The priority of daily self-care and wellness must become a habit that starts before the beginning of the school year. Once that habit has become second nature, the teacher will easily make the necessary time to continue to feel good. Healthy self-care brings peace and positivity to a teacher’s emotions, allowing the teacher to feel good with planning, teaching, and inspiring in the classroom.

Find Ways to Decompress

After a full day of managing a classroom, teaching students, and setting it all up again for the next day, decompressing is necessary. There are many different ways to decompress at the end of a school day. Here are a few ways you can try:

  • Brisk walk on a greenway
  • Listen to instrumental music
  • Sit quietly and meditate
  • Play with a pet
  • Participate in a yoga class
  • Read
  • Create: needlepoint, embroidery, paint
  • Go out to dinner with friends
  • Sit outside alone on a beautiful day
  • Listen to podcasts
  • Go for a run or bike ride
  • Go to bed early
  • Exercise and stretch
  • Talk to a good friend
  • Watch television

An effective decompression activity must be selected by the person and completed naturally and with little effort. Decompression should not be a demand but an enjoyable activity that allows the teacher to relax.

Develop Strong Relationships with Other Educators

Many teachers have grade-level partners to plan with, discuss students’ concerns, share teaching ideas, and support one another in tough times. A teacher’s teammates can be a sounding board when expressing an anxious moment. They can offer suggestions to improve situations that may be causing unrest and celebrate each other with positive attitudes.

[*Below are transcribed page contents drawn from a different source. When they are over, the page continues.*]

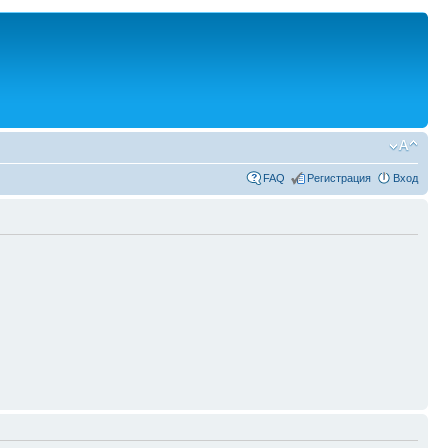
FAQ
Регистрация
Вход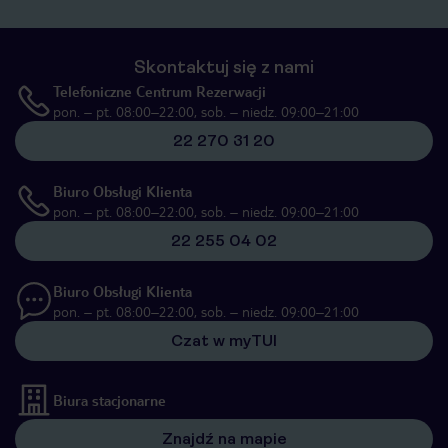
Skontaktuj się z nami
Telefoniczne Centrum Rezerwacji
pon. – pt. 08:00–22:00, sob. – niedz. 09:00–21:00
22 270 31 20
Biuro Obsługi Klienta
pon. – pt. 08:00–22:00, sob. – niedz. 09:00–21:00
22 255 04 02
Biuro Obsługi Klienta
pon. – pt. 08:00–22:00, sob. – niedz. 09:00–21:00
Czat w myTUI
Biura stacjonarne
Znajdź na mapie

It is important that teachers on grade-level teams or that co-teach or even those that teach alone must find the support of another educator that can relate to the experiences of anxiety teachers develop when in the classroom.

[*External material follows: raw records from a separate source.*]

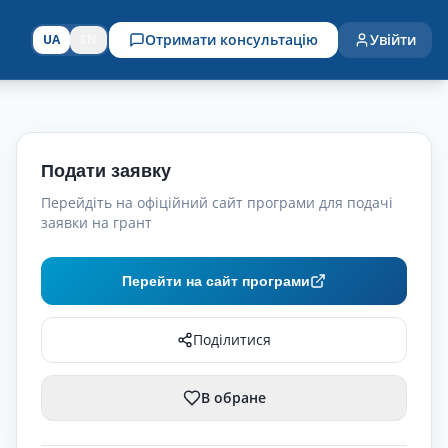
Отримати консультацію
Увійти
UA
EN
Подати заявку
Перейдіть на офіційний сайт програми для подачі
заявки на грант
Перейти на сайт програми
Поділитися
В обране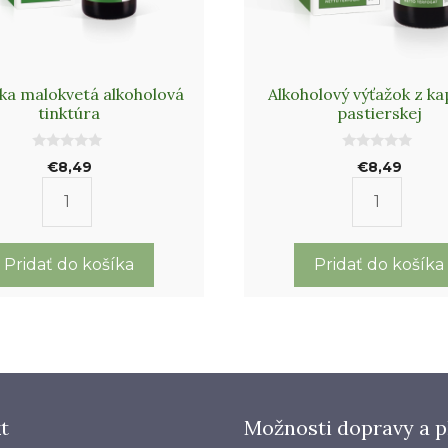
ka malokvetá alkoholová
Alkoholový výťažok z ka
tinktúra
pastierskej
0
0
€
8,49
€
8,49
o
o
u
u
t
t
množstvo
množstv
o
o
f
f
Vŕbovka
Alkoholo
5
5
malokvetá
výťažok
Pridať do košíka
Pridať do košíka
alkoholová
z
tinktúra
kapsičky
pastiersk
t
Možnosti dopravy a p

While teaching in a remote setting, a grade-level team can share the planning and provide support for varied technology abilities with one another. The team effort and sense of camaraderie will decrease the anxiety teachers may feel during remote learning.

Teachers Deserve Grace

Teaching is a challenging profession that is not the same every day. The profession has shifted quickly recently from a traditional setting to behind a screen miles from students due to the COVID-19 pandemic. Teachers with varied degrees of technological abilities have been asked to teach just like in the classroom, work longer hours, and have larger demands placed upon them in comparison to a normal school year. Parents have used remote learning and the convenience of technology to communicate with teachers any time of the day.

The frequent and sometimes over-reaching communication between parents and teachers has caused teachers a sense of anxiety. It is important that during this difficult time, teachers are lifted up and offered grace from parents, administration, and, most importantly, themselves.

Grace is a pure sense of forgiveness that teachers must allow. The true feeling of grace can decrease a sense of anxiety for teachers. Grace puts the situation in clear perspective for a teacher, especially in a unique challenge such as remote learning. All teachers deserve grace and time to work through new challenges and expectations of teaching.

Teachers feel anxiety because the passion felt for the profession is intense. There are many coping mechanisms for teachers to use to settle the anxiety. It is important for a teacher to find the best strategy to decrease the anxiety and listen to all emotions.